Por Italo Bertão Filho
Estudante de Jornalismo da PUCRS
Escondido desde a falência da Bloch Editores, em agosto de 2000, o acervo da extinta revista Manchete ressurgiu digitalizado no site da Biblioteca Nacional no fim do ano passado. Além de todo o caldo cultural produzido nos 48 anos da publicação, editada a partir de 1952, a ressurreição do arquivo apresenta uma fase menos lembrada da carreira do escritor Carlos Heitor Cony, morto em janeiro de 2018: o período em que trabalhou como jornalista na editora de Adolpho Bloch, batendo ponto na Manchete por mais de três décadas. Constantemente ameaçado de prisão e sem conseguir emprego na imprensa carioca, temerosa de contratar uma persona non grata à ditadura militar, Cony encontrou refúgio justamente em uma das empresas de comunicação que mais adularam o governo pós-1964.
Convidado por Adolpho para ser redator da Manchete em 1967, ele também dirigiu redações de outras publicações da editora. Em 2004, definiu à Revista Imprensa:
– Prisão por prisão, a prisão da Manchete era mais confortável.
Pudera. O imponente prédio da Bloch no Rio de Janeiro, com móveis de jacarandá, teatro, galeria de arte, talheres de prata e vista para a Baia de Guanabara, poderia servir muito bem como um presídio cinco estrelas – e serviu. Quando visado pelos militares, que o processaram por seis vezes, Cony isolava-se numa suíte do 11º andar.
Durante as décadas em que permaneceu na empresa, manteve uma coluna em quase todas as edições da Manchete.
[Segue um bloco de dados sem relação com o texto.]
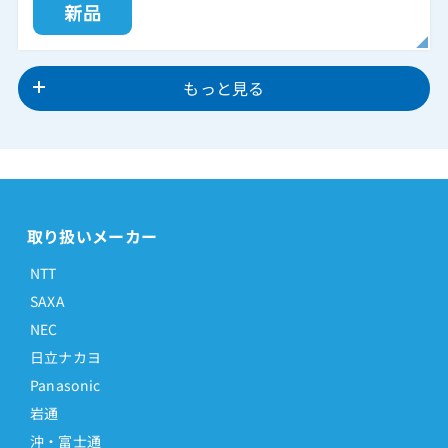
もっと見る
取り扱いメーカー
NTT
SAXA
NEC
日立ナカヨ
Panasonic
岩通
沖・富士通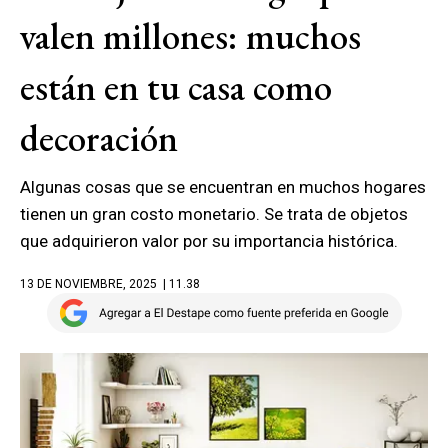
valen millones: muchos
están en tu casa como
decoración
Algunas cosas que se encuentran en muchos hogares
tienen un gran costo monetario. Se trata de objetos
que adquirieron valor por su importancia histórica.
13 DE NOVIEMBRE, 2025
| 11.38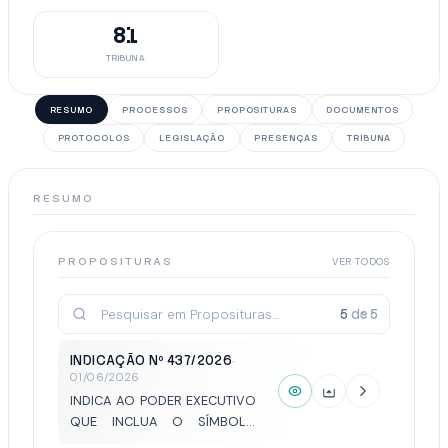
81
TRIBUNA
RESUMO
PROCESSOS
PROPOSITURAS
DOCUMENTOS
PROTOCOLOS
LEGISLAÇÃO
PRESENÇAS
TRIBUNA
RESUMO
PROPOSITURAS
VER TODOS
5
de
5
INDICAÇÃO Nº 437/2026
·
01/06/2026
INDICA AO PODER EXECUTIVO
QUE INCLUA O SÍMBOLO
MUNDIAL DE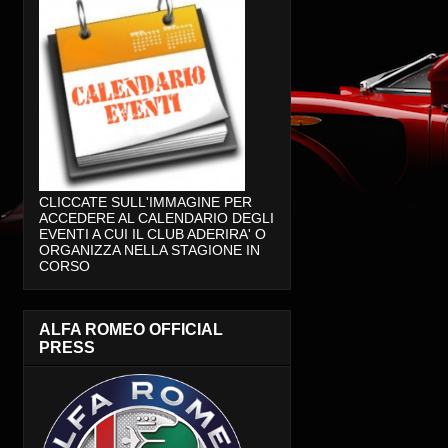
CLICCATE SULL'IMMAGINE PER
ACCEDERE AL CALENDARIO DEGLI
EVENTI A CUI IL CLUB ADERIRA' O
ORGANIZZA NELLA STAGIONE IN
CORSO
ALFA ROMEO OFFICIAL
PRESS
São textos que merecem ser reunidos em livro – ainda que alguns sejam datados: em crônica do final de 1998, após a taxa de juros atingir o maior índice da história, crise na Rússia, derrota da Seleção no final da Copa e a ruína da própria Bloch, Cony define aquele ano como o pior já vivido pelo país. Encarregado inicialmente de editar as memórias de Juscelino Kubitschek, amigo de Adolpho, que resultariam na série JK: Memorial do Exílio, reunida em livro em 1982, Cony especializou-se em reconstituir episódios e personagens históricos. Mas também não tinha pruridos em escrever amenidades como a reportagem O Ménage à Trois do Tetra, publicada após a Copa de 1994, brincando sobre a relação dos jogadores Romário, Bebeto e Ronaldo, que ainda não era Fenômeno.
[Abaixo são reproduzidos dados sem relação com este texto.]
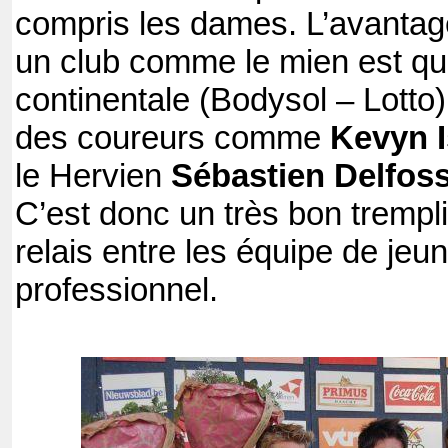
compris les dames. L’avantag
un club comme le mien est qu’
continentale (Bodysol – Lotto)
des coureurs comme
Kevyn 
le Hervien
Sébastien Delfos
C’est donc un très bon tremp
relais entre les équipe de jeu
professionnel.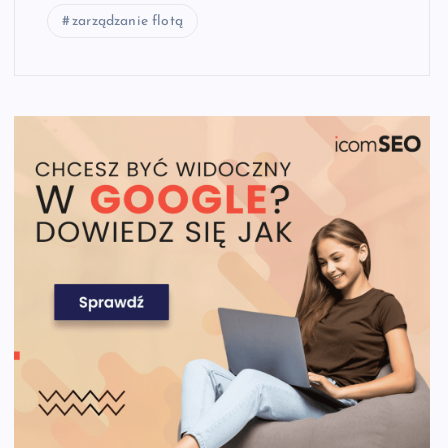
zarządzanie flotą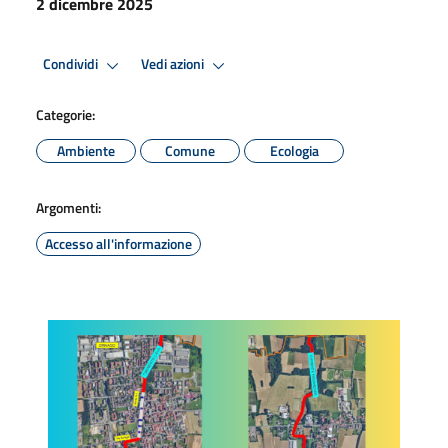
2 dicembre 2025
Condividi
Vedi azioni
Categorie:
Ambiente
Comune
Ecologia
Argomenti:
Accesso all'informazione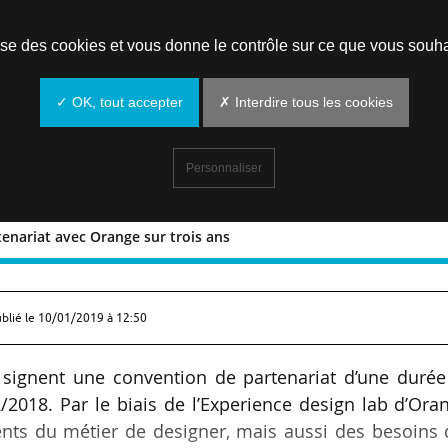
Prendre un rendez-vous
lise des cookies et vous donne le contrôle sur ce que vous souha
✓ OK, tout accepter
✗ Interdire tous les cookies
Personnaliser
tenariat avec Orange sur trois ans
un partenariat avec Orange sur trois a
ublié le
10/01/2019 à 12:50
 signent une convention de partenariat d’une durée
2/2018. Par le biais de l’Experience design lab d’Ora
ements du métier de designer, mais aussi des besoins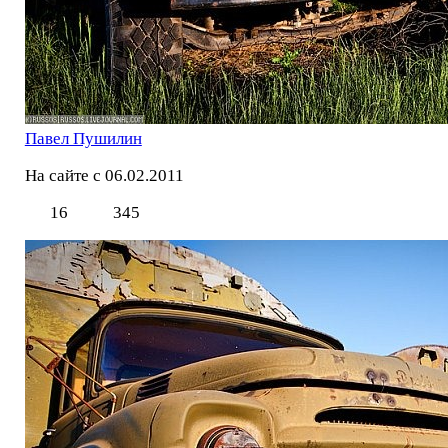
Павел Пушилин
На сайте с 06.02.2011
16
345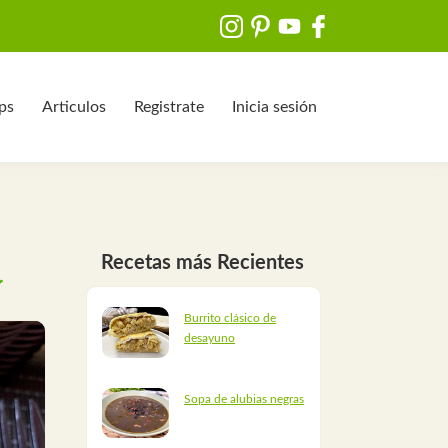
ips
Articulos
Registrate
Inicia sesión
Recetas más Recientes
Burrito clásico de
desayuno
Sopa de alubias negras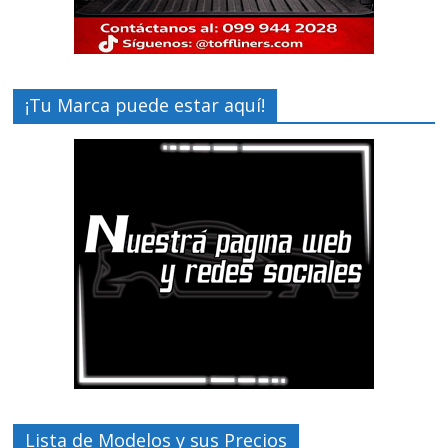
¡Tu Marca puede estar aquí!
Lista de Modelos y sus Precios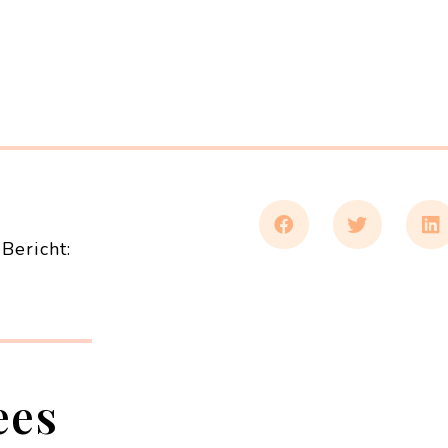
Bericht:
ees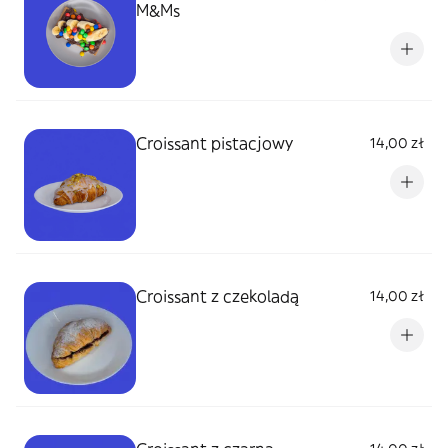
M&Ms
Croissant pistacjowy
14,00 zł
Croissant z czekoladą
14,00 zł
Capítulo curioso e controverso na história de Manchete e de Cony são as previsões do vidente Allan Richard Way, cego pela catarata. Personagem constante nas edições de dezembro e janeiro, quando o noticiário entra em marcha lenta, era apresentado como um professor e astrólogo indiano que havia trocado de nome para ganhar credibilidade na terra da Rainha.
O único jornalista credenciado para entrevistá-lo era o repórter Robert MacPherson, “em condições que não interessa contar”. Acontece que todos os nomes e personagens eram inventados sem que o leitor tenha sido informado disso. O tom pendia quase sempre para o absurdo: Elizabeth Taylor seria vitimada em 1979 por um “regime de emagrecimento”, segundo o guru. Way deu as caras pela última vez no fim de 1999. Cony revelaria a farsa apenas em 2015, em entrevista ao jornalista Geneton Moraes Neto.
Outra função de Cony na Manchete era a redação das colunas Adolpho Bloch Escreve, misto de editorial e crônica. O velho Adolpho, que falava iídiche, russo e português, jamais sentou-se à máquina de escrever. Preferia ditar suas ideias e memórias, volta e meia relembrando a sofrida viagem de sua família da Rússia para o Brasil – saga recontada em Os Irmãos Karamabloch (2008). Como escrevia de forma coloquial, Cony tornou-se seu ghostwriter preferido junto com Otto Lara Resende. O período em que Cony trabalhou na Manchete abarca tanto seu último livro de ficção durante mais de 20 anos – Pilatos (1973) – quanto o retorno triunfal às livrarias, com o best-seller Quase Memória (1995), escrito enquanto cuidava da cachorra Mila, presente de Adolpho, que estava doente.
O Cony do Correio da Manhã, onde publicou crônicas que resultariam no polêmico O Ato e o Fato (1964), foi esmiuçado à exaustão. Mas o período em que escreveu na Manchete permanece um capítulo menor na obra do escritor. O próprio Cony parecia ressaltar essa ideia ao colocar-se como encarcerado sob custódia de Adolpho Bloch. Ao mesmo tempo, relembrava saborosos causos vividos na revista, que vivia influenciada pelos humores do russo. Muitas histórias – como a do falso vidente – estavam dispersas em suas crônicas, entrevistas e em livros. Faltava o acesso à fonte original, capaz de referendar a memória oral. O trabalho dos pesquisadores agora está facilitado pela iniciativa da Biblioteca Nacional.